An increase in isolation, stress and anxiety is triggering or worsening mental health conditions. In order to cope, individuals may be turning to or increasing their alcohol and drug use as well.

A report published by the Centers for Disease Control and Prevention found that mental health conditions during the pandemic are disproportionately affecting specific populations, including Hispanic and Black communities. Young adults, essential workers, unpaid caregivers, and individuals receiving treatment for preexisting psychiatric conditions are also being disproportionately impacted.

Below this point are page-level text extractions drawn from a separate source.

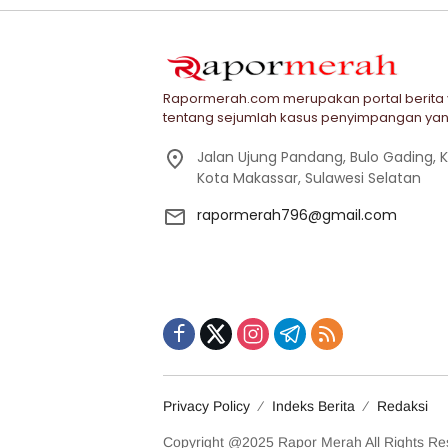
Rapormerah.com merupakan portal berita
tentang sejumlah kasus penyimpangan yan
Jalan Ujung Pandang, Bulo Gading,
Kota Makassar, Sulawesi Selatan
rapormerah796@gmail.com
Privacy Policy
Indeks Berita
Redaksi
Copyright @2025 Rapor Merah All Rights Re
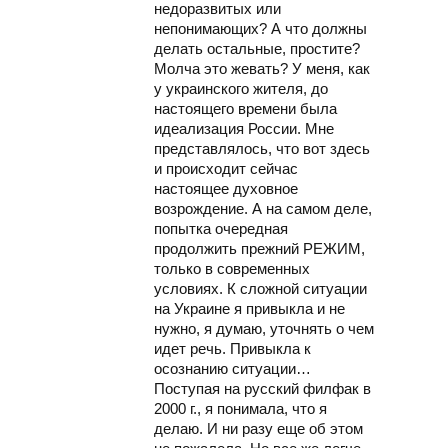
недоразвитых или
непонимающих? А что должны
делать остальные, простите?
Молча это жевать? У меня, как
у украинского жителя, до
настоящего времени была
идеализация России. Мне
представлялось, что вот здесь
и происходит сейчас
настоящее духовное
возрождение. А на самом деле,
попытка очередная
продолжить прежний РЕЖИМ,
только в современных
условиях. К сложной ситуации
на Украине я привыкла и не
нужно, я думаю, уточнять о чем
идет речь. Привыкла к
осознанию ситуации…
Поступая на русский филфак в
2000 г., я понимала, что я
делаю. И ни разу еще об этом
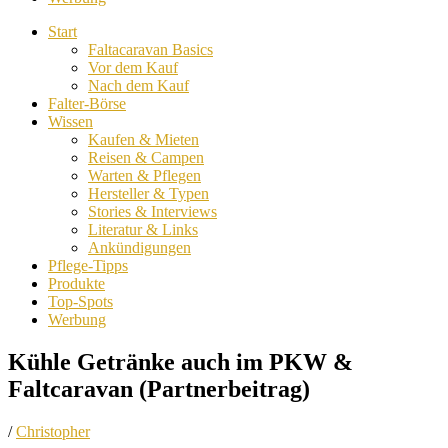
Start
Faltacaravan Basics
Vor dem Kauf
Nach dem Kauf
Falter-Börse
Wissen
Kaufen & Mieten
Reisen & Campen
Warten & Pflegen
Hersteller & Typen
Stories & Interviews
Literatur & Links
Ankündigungen
Pflege-Tipps
Produkte
Top-Spots
Werbung
Kühle Getränke auch im PKW &
Faltcaravan (Partnerbeitrag)
/
Christopher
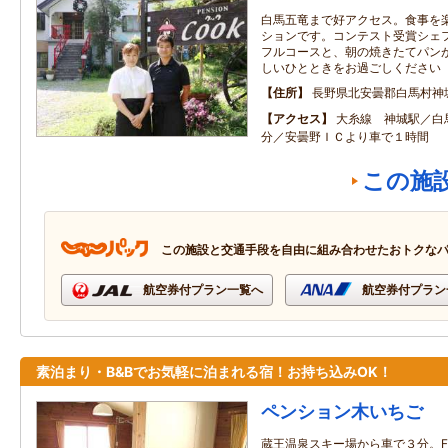
白馬五竜まで好アクセス。食事を
ションです。コンテスト受賞シェ
フルコースと、朝の焼きたてパン
しいひとときをお過ごしください
住所
長野県北安曇郡白馬村神
アクセス
大糸線 神城駅／白
分／安曇野ＩＣより車で１時間
この施
この施設と交通手段を自由に組み合わせたおトクな
航空券付プラン一覧へ
航空券付プラン
素泊まり・B&Bでお気軽に泊まれる宿！お持ち込みOK！
ペンション木いちご
蔵王温泉スキー場から車で３分。FOO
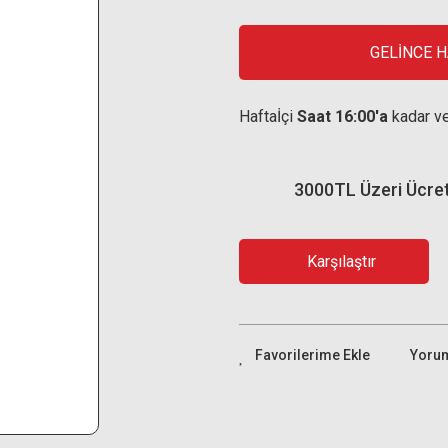
GELİNCE 
Haftaİçi
Saat 16:00'a
kadar ve
3000TL Üzeri Ücre
Karşılaştır
Yoru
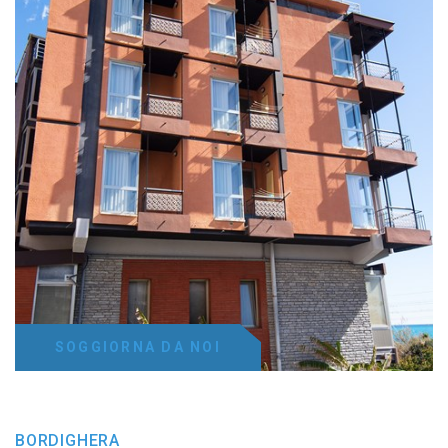
SOGGIORNA DA NOI
BORDIGHERA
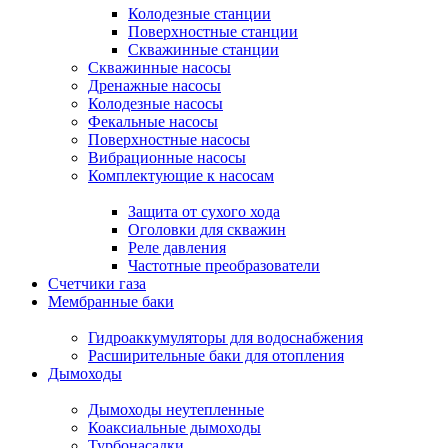
Колодезные станции
Поверхностные станции
Скважинные станции
Скважинные насосы
Дренажные насосы
Колодезные насосы
Фекальные насосы
Поверхностные насосы
Вибрационные насосы
Комплектующие к насосам
Защита от сухого хода
Оголовки для скважин
Реле давления
Частотные преобразователи
Счетчики газа
Мембранные баки
Гидроаккумуляторы для водоснабжения
Расширительные баки для отопления
Дымоходы
Дымоходы неутепленные
Коаксиальные дымоходы
Турбонасадки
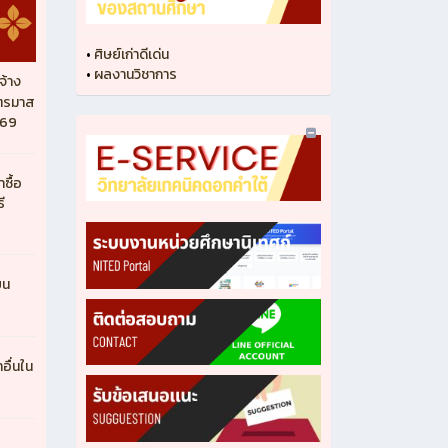
•
ศิษย์เก่าดีเด่น
•
ผลงานวิชาการ
จ้าง
ไตรมาส
569
ซื้อ
ี
ยน
ื่นใน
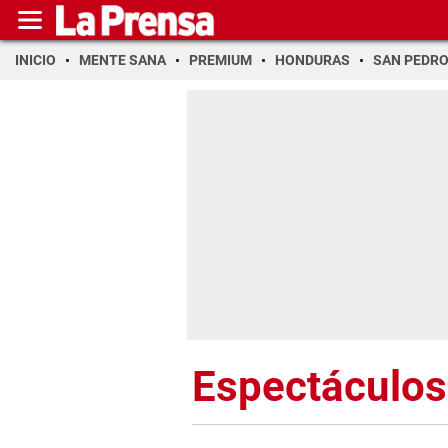
INICIO
MENTE SANA
PREMIUM
HONDURAS
SAN PEDR
Espectáculos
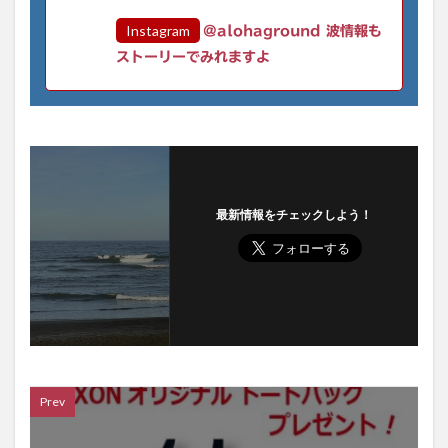
Instagram
@alohaground 波情報も
ストーリーでみれますよ
最新情報をチェックしよう！
Prev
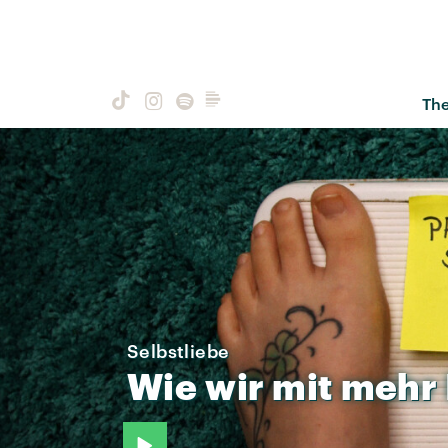
Th
Selbstliebe
Wie
wir
mit
mehr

The World Health Organization conducted a survey this summer, which included the participation of 130 countries. The survey evaluated how mental, neurological and substance use services have changed due to the pandemic. It showed either a disruption or halting of essential mental health services in 93% of countries worldwide. 

Over 60% of the countries surveyed reported disruptions to mental health services for vulnerable people. Additionally, over 60% saw disruptions to counseling, psychotherapy and critical harm reduction services.

Prior to the pandemic, WHO was critical about the underfunding of mental health services, highlighting that countries were spending less than 2% of their national health budgets on mental health. WHO recommends allocating resources to mental health as a key part of countries’ pandemic response and recovery plans. 

This week, Congress allocated about $4.25 billion for mental health and substance use disorders. The funding comes from the $900 billion dollar stimulus package. The Washington Post reports that it is “the largest amount behavioral health groups have received in a single spending bill in recent memory, and represents growing awareness of the mental toll the pandemic is taking on the country.” However, the article also reports that behavioral health providers view the funding as likely insufficient arriving “months after the country’s mental health has deteriorated to alarming levels.”

States have also been trying to mitigate the impact to mental health services prior to the new stimulus bill. Last month, Wyoming Gov. Mark Gordon made $5 million in CARES Act funds available to behavioral health providers to help them provide services to residents. 

“We know this pandemic and its impacts has taken its toll on the mental health of many Wyomingites, particularly those battling substance abuse,” Gordon said in the press release. “This funding will enhance the ability for Wyoming providers to deliver services to those having difficulty accessing help and those who are unable to pay for the assistance they need.”

Licensed mental health and substance abuse providers enrolled with the Wyoming Department of Health are eligible for the funding. The funds can be used to provide no-cost services for Wyoming residents experiencing behavioral health challenges, as well as to enhance or offer telehealth and other remote services. Other uses include providing services to residents at long-term care facilities, purchasing personal protective equipment and reimbursing costs incurred since March due to the pandemic.

Gov. Ron DeSantis and first lady Casey DeSantis at a roundtable discussion on mental health earlier this month.

This month, Florida Gov. Ron DeSantis announced that more than $23 million in federal funds from the CARES Act would be allocated to bolster the state’s mental health services system.

“The effects of social isolation and separation from loved ones over the last several months have exacerbated the need for mental health services and support across our state,” DeSantis said. “With this funding, we will expand community-based mental health programs and services and enhance the system of care for all Floridians in need.”

The majority of the funds will go to community based services, increasing the capacity of multiple state  programs “to serve an additional 300 adults and 375 youth with severe mental illness needing crisis intervention.” The governor also announced additional funding for peer counseling services for first responders who have been on the front lines of the pandemic.